* _PROBLEM REQUIREMENTS_:
Search the entries below for "Henri Aallonen ja". Give that line and all the lines after it again, exactly, through the last, without pictures.

* _MATERIAL FOR THE TASK_:
——————————

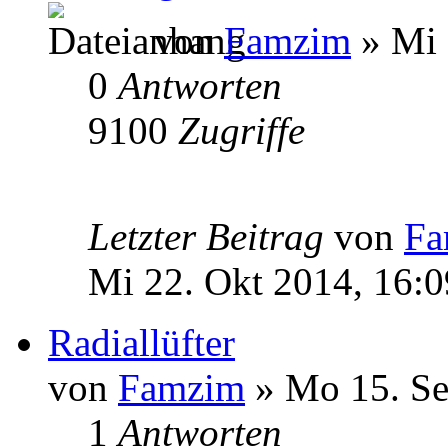
von
Famzim
» Mi 
0
Antworten
9100
Zugriffe
Letzter Beitrag
von
Fa
Mi 22. Okt 2014, 16:0
Radiallüfter
von
Famzim
» Mo 15. Se
1
Antworten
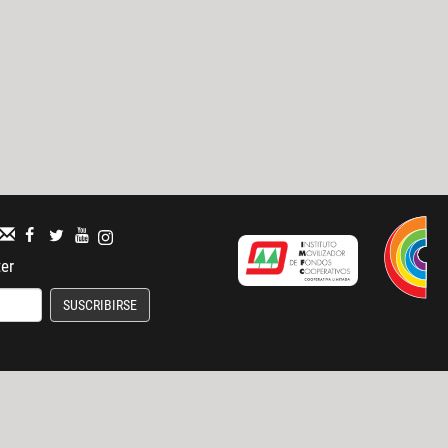
ter
SUSCRIBIRSE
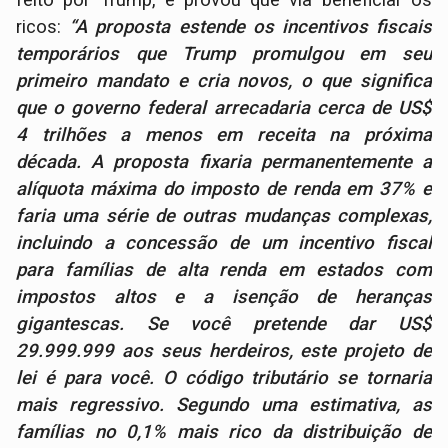
ricos:
“A proposta estende os incentivos fiscais
temporários que Trump promulgou em seu
primeiro mandato e cria novos, o que significa
que o governo federal arrecadaria cerca de US$
4 trilhões a menos em receita na próxima
década. A proposta fixaria permanentemente a
alíquota máxima do imposto de renda em 37% e
faria uma série de outras mudanças complexas,
incluindo a concessão de um incentivo fiscal
para famílias de alta renda em estados com
impostos altos e a isenção de heranças
gigantescas. Se você pretende dar US$
29.999.999 aos seus herdeiros, este projeto de
lei é para você. O código tributário se tornaria
mais regressivo. Segundo uma estimativa, as
famílias no 0,1% mais rico da distribuição de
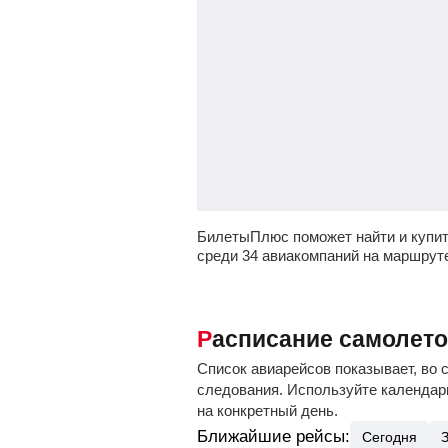
БилетыПлюс поможет найти и купи
среди 34 авиакомпаний на маршрут
Расписание самолет
Список авиарейсов показывает, во 
следования. Используйте календарь
на конкретный день.
Ближайшие рейсы:
Сегодня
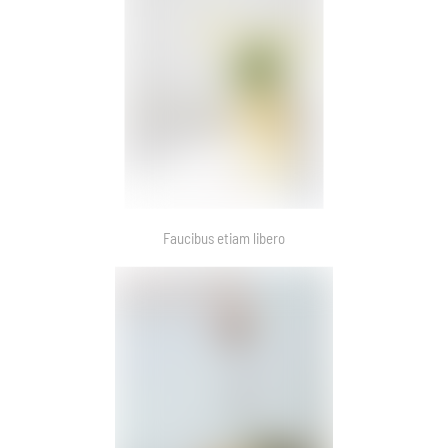
Faucibus etiam libero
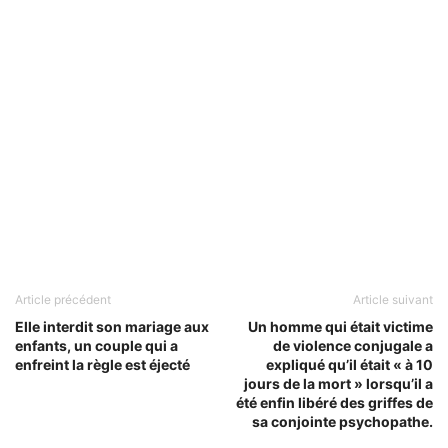
Article précédent
Article suivant
Elle interdit son mariage aux
Un homme qui était victime
enfants, un couple qui a
de violence conjugale a
enfreint la règle est éjecté
expliqué qu’il était « à 10
jours de la mort » lorsqu’il a
été enfin libéré des griffes de
sa conjointe psychopathe.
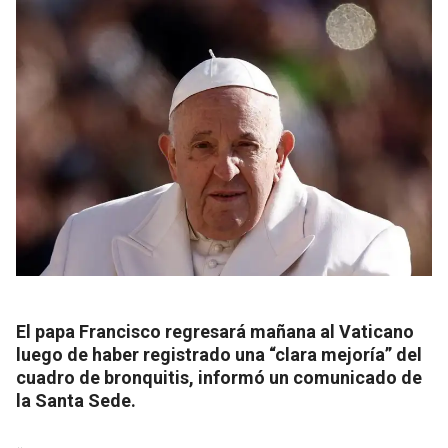
El papa Francisco regresará mañana al Vaticano
luego de haber registrado una “clara mejoría” del
cuadro de bronquitis, informó un comunicado de
la Santa Sede.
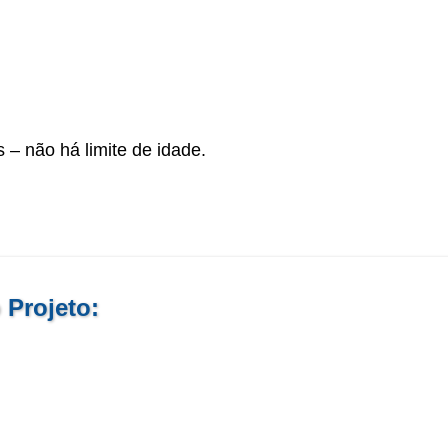
 – não há limite de idade.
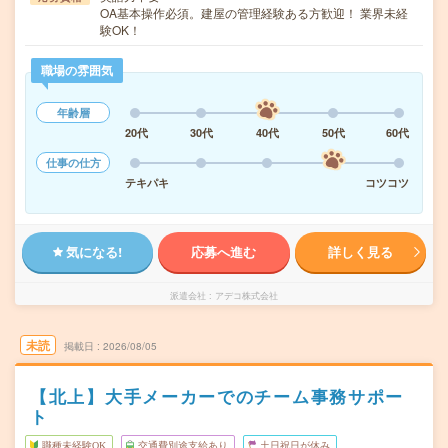
OA基本操作必須。建屋の管理経験ある方歓迎！ 業界未経
験OK！
職場の雰囲気
年齢層
20代
30代
40代
50代
60代
仕事の仕方
テキパキ
コツコツ
気になる!
応募へ進む
詳しく見る
派遣会社
アデコ株式会社
未読
掲載日
2026/08/05
【北上】大手メーカーでのチーム事務サポー
ト
職種未経験OK
交通費別途支給あり
土日祝日が休み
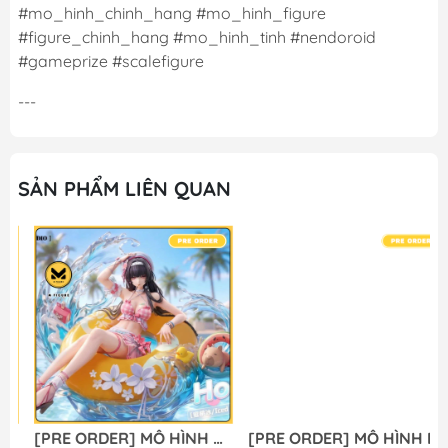
#mo_hinh_chinh_hang #mo_hinh_figure
#figure_chinh_hang #mo_hinh_tinh #nendoroid
#gameprize #scalefigure
---
SẢN PHẨM LIÊN QUAN
[PRE ORDER] MÔ HÌNH Chisa Swimsuit Ver. - Wuthering Waves (Yaomengmeng Studio) FIGURE CHÍNH HÃNG
[PRE ORDER] MÔ HÌNH Firefly - Honkai Star Rail (Lunaria Studio) FIGURE CHÍNH HÃNG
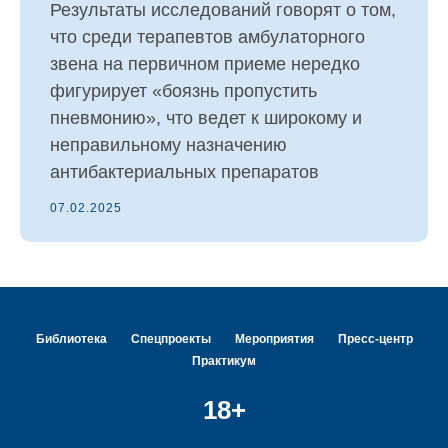
Результаты исследований говорят о том,
что среди терапевтов амбулаторного
звена на первичном приеме нередко
фигурирует «боязнь пропустить
пневмонию», что ведет к широкому и
неправильному назначению
антибактериальных препаратов
07.02.2025
Библиотека
Спецпроекты
Мероприятия
Пресс-центр
Практикум
18+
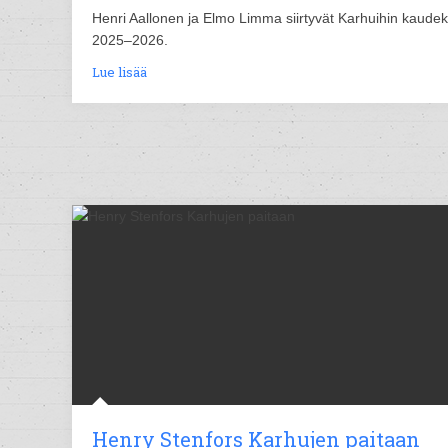
Henri Aallonen ja Elmo Limma siirtyvät Karhuihin kaudek
2025–2026.
Lue lisää
Henry Stenfors Karhujen paitaan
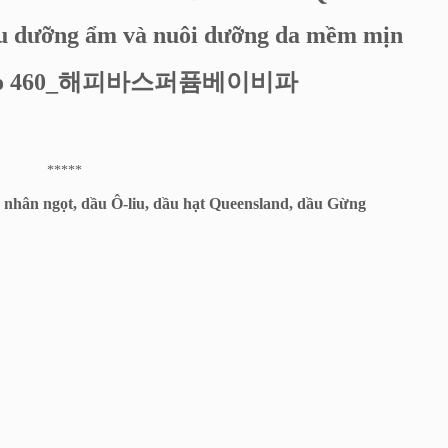
 dầu dưỡng ẩm và nuôi dưỡng da mềm mịn
r No 460_해피바스퍼퓸베이비파
*****
h nhân ngọt, dầu Ô-liu, dầu hạt Queensland, dầu Gừng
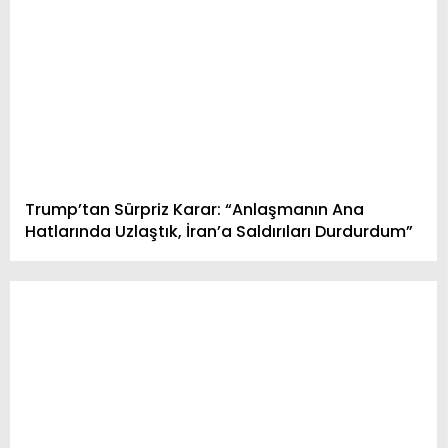
Trump’tan Sürpriz Karar: “Anlaşmanın Ana
Hatlarında Uzlaştık, İran’a Saldırıları Durdurdum”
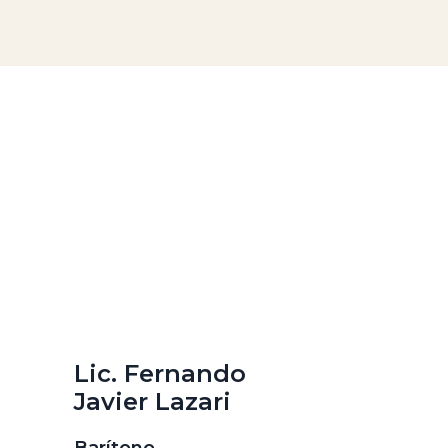
Lic. Fernando
Javier Lazari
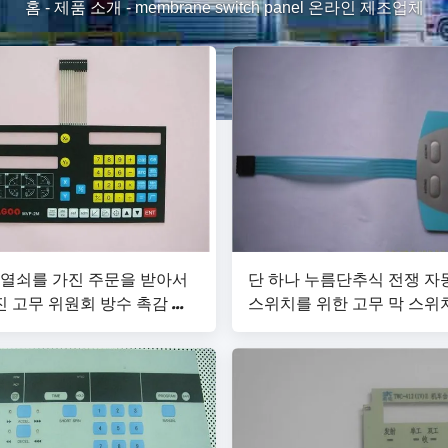
홈
-
제품 소개
-
membrane switch panel 온라인 제조업체
 열쇠를 가진 주문을 받아서
단 하나 누름단추식 전쟁 자동
 고무 위원회 방수 촉감 막
스위치를 위한 고무 막 스위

——————————

* _TASK RESPONSE_:
Henri Aallonen ja Elmo Limma siirtyvät Karhuihin kaudek
2025–2026.
Lue lisää
Henry Stenfors Karhujen paitaan
 dầu dưỡng ẩm và nuôi dưỡng da mềm mịn
r No 460_해피바스퍼퓸베이비파
*****
h nhân ngọt, dầu Ô-liu, dầu hạt Queensland, dầu Gừng
Trump’tan Sürpriz Karar: “Anlaşmanın Ana
Hatlarında Uzlaştık, İran’a Saldırıları Durdurdum”
Lic. Fernando
Javier Lazari
홈
-
제품 소개
-
membrane switch panel 온라인 제조업체
 열쇠를 가진 주문을 받아서
단 하나 누름단추식 전쟁 자동
 고무 위원회 방수 촉감 막
스위치를 위한 고무 막 스위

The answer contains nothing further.